*** Opening Source material ***
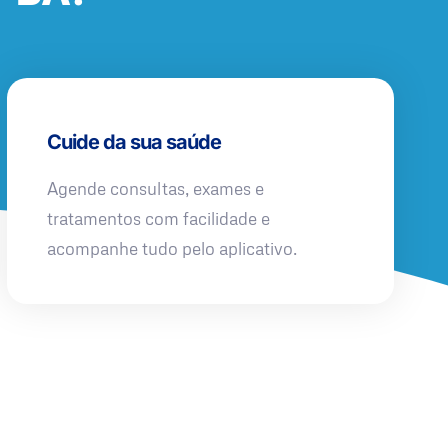
Cuide da sua saúde
Agende consultas, exames e
tratamentos com facilidade e
acompanhe tudo pelo aplicativo.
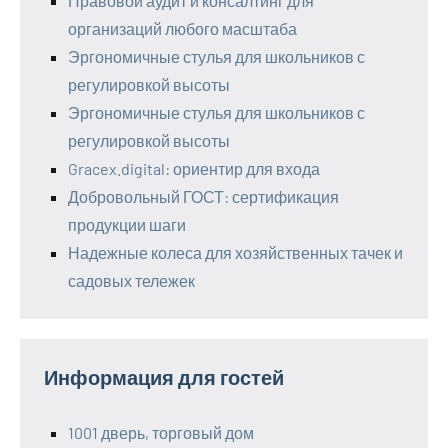
Правовой аудит и консалтинг для
организаций любого масштаба
Эргономичные стулья для школьников с
регулировкой высоты
Эргономичные стулья для школьников с
регулировкой высоты
Gracex.digital: ориентир для входа
Добровольный ГОСТ: сертификация
продукции шаги
Надежные колеса для хозяйственных тачек и
садовых тележек
Информация для гостей
1001 дверь, торговый дом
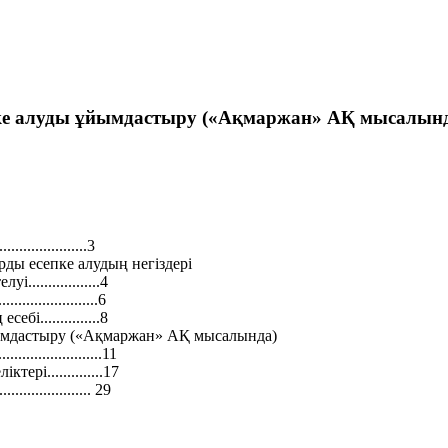
епке алуды ұйымдастыру («Ақмаржан» АҚ мысалын
......................3
ды есепке алудың негіздері
................4
.................6
...............8
ұйымдастыру («Ақмаржан» АҚ мысалында)
..................11
рі..............17
..................... 29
*** Closing Source material ***
_What you have to do_
Set down the records above exactly, leaving out pictures.

_Solution for this exercise_
Cuide da sua saúde
Agende consultas, exames e
tratamentos com facilidade e
acompanhe tudo pelo aplicativo.
Правовой аудит и консалтинг для
организаций любого масштаба
Эргономичные стулья для школьников с
регулировкой высоты
Эргономичные стулья для школьников с
регулировкой высоты
Gracex.digital: ориентир для входа
Добровольный ГОСТ: сертификация
продукции шаги
Надежные колеса для хозяйственных тачек и
садовых тележек
Информация для гостей
1001 дверь, торговый дом
епке алуды ұйымдастыру («Ақмаржан» АҚ мысалын
......................3
ды есепке алудың негіздері
................4
.................6
...............8
ұйымдастыру («Ақмаржан» АҚ мысалында)
..................11
рі..............17
..................... 29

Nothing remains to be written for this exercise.